= TASK TO CARRY OUT =
From the entries below, copy each line in which the word "playback" occurs.

*** INFORMATION GIVEN Section Begins ***

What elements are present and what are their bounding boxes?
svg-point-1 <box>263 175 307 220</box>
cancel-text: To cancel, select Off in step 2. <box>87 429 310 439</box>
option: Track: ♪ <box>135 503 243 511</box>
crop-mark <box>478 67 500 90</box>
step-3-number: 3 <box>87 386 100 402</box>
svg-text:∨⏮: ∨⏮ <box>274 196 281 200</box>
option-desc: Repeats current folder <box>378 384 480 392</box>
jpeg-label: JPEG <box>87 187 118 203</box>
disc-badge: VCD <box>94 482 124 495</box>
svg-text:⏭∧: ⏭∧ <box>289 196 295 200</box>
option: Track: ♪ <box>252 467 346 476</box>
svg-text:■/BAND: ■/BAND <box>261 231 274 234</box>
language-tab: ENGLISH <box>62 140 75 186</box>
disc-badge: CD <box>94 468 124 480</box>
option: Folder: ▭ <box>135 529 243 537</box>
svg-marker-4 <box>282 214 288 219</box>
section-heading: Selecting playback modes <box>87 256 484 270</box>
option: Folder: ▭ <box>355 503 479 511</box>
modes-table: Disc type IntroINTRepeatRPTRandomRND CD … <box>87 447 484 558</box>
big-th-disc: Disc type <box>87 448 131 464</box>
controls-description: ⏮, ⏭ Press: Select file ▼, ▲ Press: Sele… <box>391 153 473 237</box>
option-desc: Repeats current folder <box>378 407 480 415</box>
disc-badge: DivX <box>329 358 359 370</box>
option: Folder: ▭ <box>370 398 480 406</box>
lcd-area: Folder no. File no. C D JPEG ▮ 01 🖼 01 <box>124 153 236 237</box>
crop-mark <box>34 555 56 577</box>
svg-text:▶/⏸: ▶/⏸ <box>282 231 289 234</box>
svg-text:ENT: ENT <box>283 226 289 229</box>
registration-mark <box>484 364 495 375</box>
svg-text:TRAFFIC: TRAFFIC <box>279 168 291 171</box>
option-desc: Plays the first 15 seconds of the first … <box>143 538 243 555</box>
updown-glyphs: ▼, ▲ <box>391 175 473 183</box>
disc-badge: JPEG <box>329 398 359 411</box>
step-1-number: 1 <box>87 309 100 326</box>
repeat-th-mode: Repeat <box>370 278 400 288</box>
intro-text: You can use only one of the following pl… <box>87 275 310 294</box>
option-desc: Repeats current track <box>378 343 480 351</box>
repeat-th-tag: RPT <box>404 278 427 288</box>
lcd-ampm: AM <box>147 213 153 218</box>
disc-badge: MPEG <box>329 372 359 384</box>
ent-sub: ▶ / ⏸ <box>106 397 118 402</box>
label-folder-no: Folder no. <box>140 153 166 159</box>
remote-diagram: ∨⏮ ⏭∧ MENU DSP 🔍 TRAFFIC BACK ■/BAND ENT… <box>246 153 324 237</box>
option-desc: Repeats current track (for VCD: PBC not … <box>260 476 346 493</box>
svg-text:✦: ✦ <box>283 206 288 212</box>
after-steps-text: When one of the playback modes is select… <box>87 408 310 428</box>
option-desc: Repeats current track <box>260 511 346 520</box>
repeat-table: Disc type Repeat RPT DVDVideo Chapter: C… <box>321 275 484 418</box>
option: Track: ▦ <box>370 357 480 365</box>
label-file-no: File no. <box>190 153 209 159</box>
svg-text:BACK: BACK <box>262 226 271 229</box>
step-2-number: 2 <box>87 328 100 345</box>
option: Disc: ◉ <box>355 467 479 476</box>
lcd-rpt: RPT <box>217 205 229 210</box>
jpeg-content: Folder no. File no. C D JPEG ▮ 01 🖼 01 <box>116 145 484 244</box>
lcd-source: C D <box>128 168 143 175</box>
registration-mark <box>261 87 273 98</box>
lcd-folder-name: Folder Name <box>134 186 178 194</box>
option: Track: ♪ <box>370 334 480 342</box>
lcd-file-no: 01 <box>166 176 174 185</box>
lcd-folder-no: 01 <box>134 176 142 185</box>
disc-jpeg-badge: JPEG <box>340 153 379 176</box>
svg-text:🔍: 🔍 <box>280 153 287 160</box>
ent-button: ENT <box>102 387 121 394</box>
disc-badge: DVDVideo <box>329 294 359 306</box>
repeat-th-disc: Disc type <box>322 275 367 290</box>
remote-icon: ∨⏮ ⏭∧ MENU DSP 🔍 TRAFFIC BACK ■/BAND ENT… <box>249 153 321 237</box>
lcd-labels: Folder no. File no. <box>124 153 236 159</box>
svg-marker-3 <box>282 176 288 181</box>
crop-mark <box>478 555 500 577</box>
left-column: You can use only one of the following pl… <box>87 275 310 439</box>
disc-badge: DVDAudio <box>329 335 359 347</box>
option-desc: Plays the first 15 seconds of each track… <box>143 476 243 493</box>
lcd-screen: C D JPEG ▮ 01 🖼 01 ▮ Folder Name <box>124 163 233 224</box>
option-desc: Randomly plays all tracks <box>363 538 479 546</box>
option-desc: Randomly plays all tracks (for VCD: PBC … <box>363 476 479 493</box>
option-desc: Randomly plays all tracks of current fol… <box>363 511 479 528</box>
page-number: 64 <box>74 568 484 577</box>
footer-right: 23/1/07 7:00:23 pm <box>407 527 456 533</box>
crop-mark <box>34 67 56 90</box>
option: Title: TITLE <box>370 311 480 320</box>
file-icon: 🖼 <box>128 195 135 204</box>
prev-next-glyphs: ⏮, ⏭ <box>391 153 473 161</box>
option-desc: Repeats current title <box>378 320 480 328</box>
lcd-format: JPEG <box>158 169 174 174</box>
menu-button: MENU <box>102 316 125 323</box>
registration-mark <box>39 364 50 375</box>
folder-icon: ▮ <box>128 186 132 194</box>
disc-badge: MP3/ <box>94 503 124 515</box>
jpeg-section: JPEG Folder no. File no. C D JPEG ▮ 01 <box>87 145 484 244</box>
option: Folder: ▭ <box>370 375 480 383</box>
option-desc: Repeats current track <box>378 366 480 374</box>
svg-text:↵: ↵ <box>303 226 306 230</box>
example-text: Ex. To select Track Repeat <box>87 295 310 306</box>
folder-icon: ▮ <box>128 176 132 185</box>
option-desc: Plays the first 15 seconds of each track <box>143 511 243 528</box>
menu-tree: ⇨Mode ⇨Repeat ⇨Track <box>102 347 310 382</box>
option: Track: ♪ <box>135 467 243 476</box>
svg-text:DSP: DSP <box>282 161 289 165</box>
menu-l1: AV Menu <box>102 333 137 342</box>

*** INFORMATION GIVEN Section Ends ***
*** INFORMATION GIVEN Section Begins ***

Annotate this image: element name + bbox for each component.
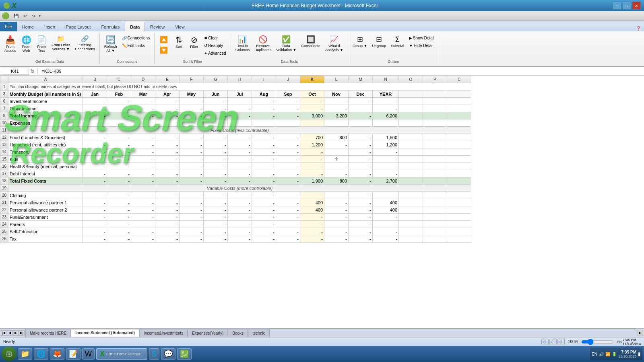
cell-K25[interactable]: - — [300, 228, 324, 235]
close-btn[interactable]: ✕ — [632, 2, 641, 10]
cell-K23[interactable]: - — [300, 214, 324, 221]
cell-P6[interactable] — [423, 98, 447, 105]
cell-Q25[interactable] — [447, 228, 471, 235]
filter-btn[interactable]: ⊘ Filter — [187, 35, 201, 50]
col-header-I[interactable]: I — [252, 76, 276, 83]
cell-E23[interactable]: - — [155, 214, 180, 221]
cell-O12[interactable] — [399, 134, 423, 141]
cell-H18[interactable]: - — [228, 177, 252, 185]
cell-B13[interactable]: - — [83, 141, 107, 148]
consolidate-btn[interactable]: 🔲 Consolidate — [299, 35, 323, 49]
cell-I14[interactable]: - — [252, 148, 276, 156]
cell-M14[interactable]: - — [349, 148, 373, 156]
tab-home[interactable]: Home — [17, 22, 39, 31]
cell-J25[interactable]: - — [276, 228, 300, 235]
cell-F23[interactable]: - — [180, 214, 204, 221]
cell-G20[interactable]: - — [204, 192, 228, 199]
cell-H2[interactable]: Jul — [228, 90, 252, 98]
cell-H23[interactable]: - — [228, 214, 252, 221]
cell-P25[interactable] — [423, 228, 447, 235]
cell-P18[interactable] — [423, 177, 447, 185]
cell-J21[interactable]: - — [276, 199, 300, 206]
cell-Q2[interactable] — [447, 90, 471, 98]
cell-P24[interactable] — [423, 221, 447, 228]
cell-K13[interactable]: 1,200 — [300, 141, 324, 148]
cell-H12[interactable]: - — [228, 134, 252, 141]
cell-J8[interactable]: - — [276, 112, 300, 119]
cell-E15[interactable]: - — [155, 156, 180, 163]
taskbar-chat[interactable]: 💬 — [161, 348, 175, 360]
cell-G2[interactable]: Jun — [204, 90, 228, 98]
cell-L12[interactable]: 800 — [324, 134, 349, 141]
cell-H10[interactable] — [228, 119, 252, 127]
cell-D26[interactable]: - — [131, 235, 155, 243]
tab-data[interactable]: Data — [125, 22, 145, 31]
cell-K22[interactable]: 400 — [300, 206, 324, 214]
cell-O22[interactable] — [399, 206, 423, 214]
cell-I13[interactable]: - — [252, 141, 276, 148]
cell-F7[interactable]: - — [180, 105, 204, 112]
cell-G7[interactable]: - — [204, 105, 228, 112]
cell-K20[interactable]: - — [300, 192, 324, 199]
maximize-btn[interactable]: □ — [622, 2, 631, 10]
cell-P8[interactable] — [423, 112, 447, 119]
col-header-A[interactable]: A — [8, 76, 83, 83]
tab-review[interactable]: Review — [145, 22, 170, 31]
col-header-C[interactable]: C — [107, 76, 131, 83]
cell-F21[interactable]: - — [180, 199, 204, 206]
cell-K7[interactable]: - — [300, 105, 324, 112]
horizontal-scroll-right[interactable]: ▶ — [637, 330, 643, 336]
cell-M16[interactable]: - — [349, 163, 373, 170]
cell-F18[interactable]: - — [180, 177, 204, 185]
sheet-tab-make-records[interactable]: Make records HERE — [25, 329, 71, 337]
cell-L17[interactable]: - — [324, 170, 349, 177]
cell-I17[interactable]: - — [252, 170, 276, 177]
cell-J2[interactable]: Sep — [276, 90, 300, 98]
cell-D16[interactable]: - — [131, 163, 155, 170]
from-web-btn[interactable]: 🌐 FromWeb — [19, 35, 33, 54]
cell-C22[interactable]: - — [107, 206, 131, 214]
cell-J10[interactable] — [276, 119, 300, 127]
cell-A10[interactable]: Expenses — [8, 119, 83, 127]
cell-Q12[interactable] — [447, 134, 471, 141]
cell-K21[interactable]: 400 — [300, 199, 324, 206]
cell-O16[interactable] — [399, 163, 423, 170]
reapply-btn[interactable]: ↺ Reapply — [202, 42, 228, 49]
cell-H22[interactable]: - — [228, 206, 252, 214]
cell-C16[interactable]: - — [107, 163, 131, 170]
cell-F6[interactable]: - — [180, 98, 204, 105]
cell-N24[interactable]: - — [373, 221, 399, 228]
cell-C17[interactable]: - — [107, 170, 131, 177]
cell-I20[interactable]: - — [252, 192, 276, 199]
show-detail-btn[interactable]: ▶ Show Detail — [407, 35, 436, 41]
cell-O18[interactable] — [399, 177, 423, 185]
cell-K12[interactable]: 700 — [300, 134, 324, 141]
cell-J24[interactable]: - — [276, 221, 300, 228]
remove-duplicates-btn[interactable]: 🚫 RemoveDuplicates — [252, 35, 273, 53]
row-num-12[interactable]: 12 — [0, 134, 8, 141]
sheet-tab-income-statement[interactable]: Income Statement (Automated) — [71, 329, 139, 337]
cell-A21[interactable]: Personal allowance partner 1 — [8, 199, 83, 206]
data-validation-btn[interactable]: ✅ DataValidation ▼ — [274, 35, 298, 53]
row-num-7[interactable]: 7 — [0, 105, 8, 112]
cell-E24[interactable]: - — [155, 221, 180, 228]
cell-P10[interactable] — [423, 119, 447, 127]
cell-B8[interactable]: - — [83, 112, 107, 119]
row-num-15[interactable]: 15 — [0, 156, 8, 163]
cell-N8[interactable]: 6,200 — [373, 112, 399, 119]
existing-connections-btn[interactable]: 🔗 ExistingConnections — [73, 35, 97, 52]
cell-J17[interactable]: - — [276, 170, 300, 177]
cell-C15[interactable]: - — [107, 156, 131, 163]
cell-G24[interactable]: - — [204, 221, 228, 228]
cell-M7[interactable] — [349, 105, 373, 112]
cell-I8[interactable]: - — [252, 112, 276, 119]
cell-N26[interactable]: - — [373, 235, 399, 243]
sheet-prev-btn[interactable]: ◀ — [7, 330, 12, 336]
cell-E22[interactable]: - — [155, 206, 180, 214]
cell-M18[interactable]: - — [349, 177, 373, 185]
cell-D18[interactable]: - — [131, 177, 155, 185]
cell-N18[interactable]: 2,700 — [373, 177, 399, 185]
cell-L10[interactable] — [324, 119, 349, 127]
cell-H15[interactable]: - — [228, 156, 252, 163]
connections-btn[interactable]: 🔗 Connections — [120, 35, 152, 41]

*** INFORMATION GIVEN Section Ends ***

= WRITTEN REPLY =
section-heading: Selecting playback modes <box>87 256 484 270</box>
after-steps-text: When one of the playback modes is select… <box>87 408 310 428</box>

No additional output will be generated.